* Data for processing

=== Section Start ===

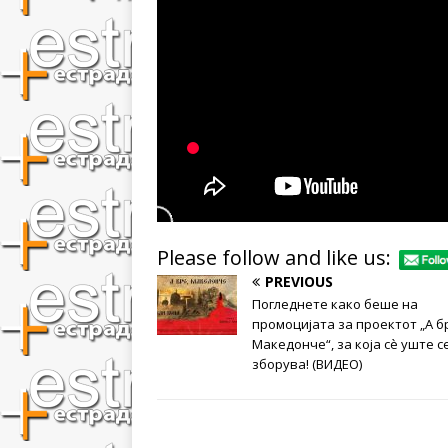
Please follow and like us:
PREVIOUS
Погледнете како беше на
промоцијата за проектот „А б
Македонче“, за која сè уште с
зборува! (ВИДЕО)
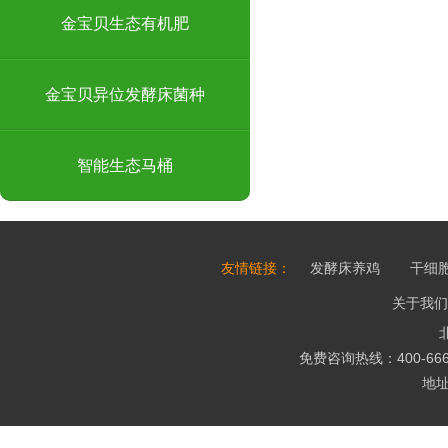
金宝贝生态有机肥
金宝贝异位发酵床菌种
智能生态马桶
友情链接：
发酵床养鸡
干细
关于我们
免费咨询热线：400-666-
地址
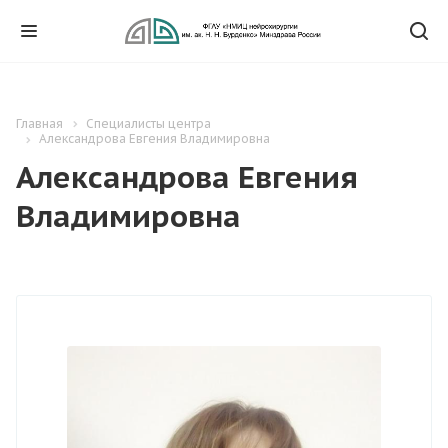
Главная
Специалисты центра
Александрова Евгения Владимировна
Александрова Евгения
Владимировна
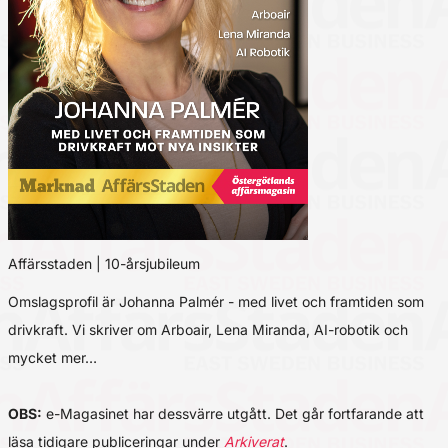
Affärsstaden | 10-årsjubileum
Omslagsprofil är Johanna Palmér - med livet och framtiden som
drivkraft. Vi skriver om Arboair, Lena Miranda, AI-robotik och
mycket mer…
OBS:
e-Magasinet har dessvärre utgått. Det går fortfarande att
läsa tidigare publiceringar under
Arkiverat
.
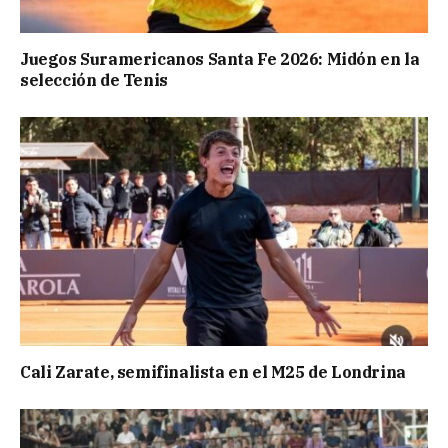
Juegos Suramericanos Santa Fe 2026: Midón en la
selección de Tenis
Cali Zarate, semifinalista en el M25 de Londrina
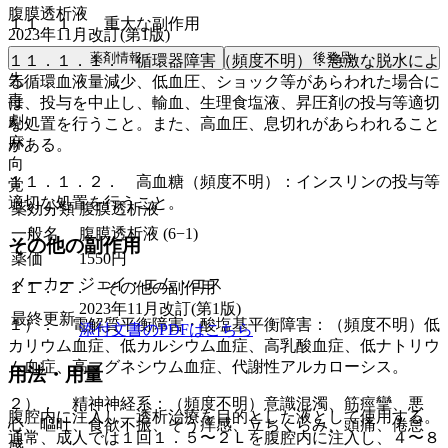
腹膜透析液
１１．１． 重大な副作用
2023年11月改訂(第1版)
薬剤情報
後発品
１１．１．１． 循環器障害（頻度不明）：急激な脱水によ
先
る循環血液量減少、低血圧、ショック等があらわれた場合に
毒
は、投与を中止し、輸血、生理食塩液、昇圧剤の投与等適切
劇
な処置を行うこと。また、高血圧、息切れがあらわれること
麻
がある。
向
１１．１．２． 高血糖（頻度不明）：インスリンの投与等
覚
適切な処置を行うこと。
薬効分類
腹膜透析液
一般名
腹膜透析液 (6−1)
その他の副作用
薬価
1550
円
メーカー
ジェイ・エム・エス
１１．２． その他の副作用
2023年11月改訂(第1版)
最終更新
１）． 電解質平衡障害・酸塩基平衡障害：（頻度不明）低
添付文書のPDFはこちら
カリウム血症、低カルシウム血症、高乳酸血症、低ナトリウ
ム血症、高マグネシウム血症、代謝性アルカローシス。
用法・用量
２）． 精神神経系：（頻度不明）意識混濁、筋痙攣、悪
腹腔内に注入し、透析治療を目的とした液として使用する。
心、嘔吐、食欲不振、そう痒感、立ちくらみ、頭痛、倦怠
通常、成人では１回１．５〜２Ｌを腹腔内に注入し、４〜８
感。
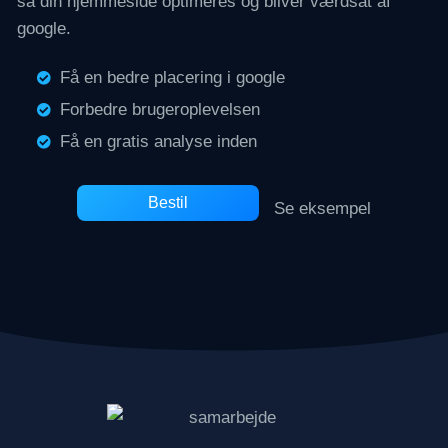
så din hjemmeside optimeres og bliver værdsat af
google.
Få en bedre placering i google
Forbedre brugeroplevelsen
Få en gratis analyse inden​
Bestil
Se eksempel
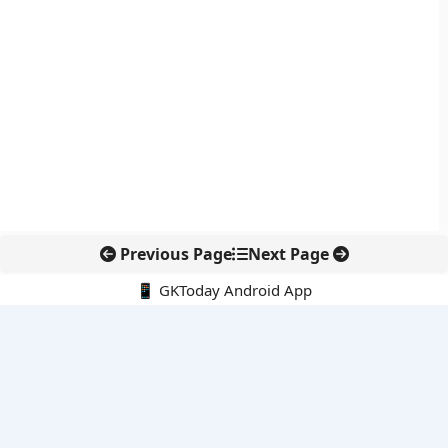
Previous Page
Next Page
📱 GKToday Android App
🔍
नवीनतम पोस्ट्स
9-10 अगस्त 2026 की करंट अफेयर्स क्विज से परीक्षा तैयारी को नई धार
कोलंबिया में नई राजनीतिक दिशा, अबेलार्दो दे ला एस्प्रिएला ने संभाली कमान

=== Section End ===

Please repeat each record exactly and keep every picture out of the copy.

* Your solution
Please follow and like us:
PREVIOUS
Погледнете како беше на
промоцијата за проектот „А б
Македонче“, за која сè уште с
зборува! (ВИДЕО)
金宝贝生态有机肥
金宝贝异位发酵床菌种
智能生态马桶
友情链接：
发酵床养鸡
干细
关于我们
免费咨询热线：400-666-
地址
Главная
Специалисты центра
Александрова Евгения Владимировна
Александрова Евгения
Владимировна
Affärsstaden | 10-årsjubileum
Omslagsprofil är Johanna Palmér - med livet och framtiden som
drivkraft. Vi skriver om Arboair, Lena Miranda, AI-robotik och
mycket mer…
OBS:
e-Magasinet har dessvärre utgått. Det går fortfarande att
läsa tidigare publiceringar under
Arkiverat
.
Juegos Suramericanos Santa Fe 2026: Midón en la
selección de Tenis
Cali Zarate, semifinalista en el M25 de Londrina
腹膜透析液
１１．１． 重大な副作用
2023年11月改訂(第1版)
薬剤情報
後発品
１１．１．１． 循環器障害（頻度不明）：急激な脱水によ
先
る循環血液量減少、低血圧、ショック等があらわれた場合に
毒
は、投与を中止し、輸血、生理食塩液、昇圧剤の投与等適切
劇
な処置を行うこと。また、高血圧、息切れがあらわれること
麻
がある。
向
１１．１．２． 高血糖（頻度不明）：インスリンの投与等
覚
適切な処置を行うこと。
薬効分類
腹膜透析液
一般名
腹膜透析液 (6−1)
その他の副作用
薬価
1550
円
メーカー
ジェイ・エム・エス
１１．２． その他の副作用
2023年11月改訂(第1版)
最終更新
１）． 電解質平衡障害・酸塩基平衡障害：（頻度不明）低
添付文書のPDFはこちら
カリウム血症、低カルシウム血症、高乳酸血症、低ナトリウ
ム血症、高マグネシウム血症、代謝性アルカローシス。
用法・用量
２）． 精神神経系：（頻度不明）意識混濁、筋痙攣、悪
腹腔内に注入し、透析治療を目的とした液として使用する。
心、嘔吐、食欲不振、そう痒感、立ちくらみ、頭痛、倦怠
通常、成人では１回１．５〜２Ｌを腹腔内に注入し、４〜８
感。
så din hjemmeside optimeres og bliver værdsat af
google.
Få en bedre placering i google
Forbedre brugeroplevelsen
Få en gratis analyse inden​
Bestil
Se eksempel
Previous Page
Next Page
📱 GKToday Android App
🔍
नवीनतम पोस्ट्स
9-10 अगस्त 2026 की करंट अफेयर्स क्विज से परीक्षा तैयारी को नई धार
कोलंबिया में नई राजनीतिक दिशा, अबेलार्दो दे ला एस्प्रिएला ने संभाली कमान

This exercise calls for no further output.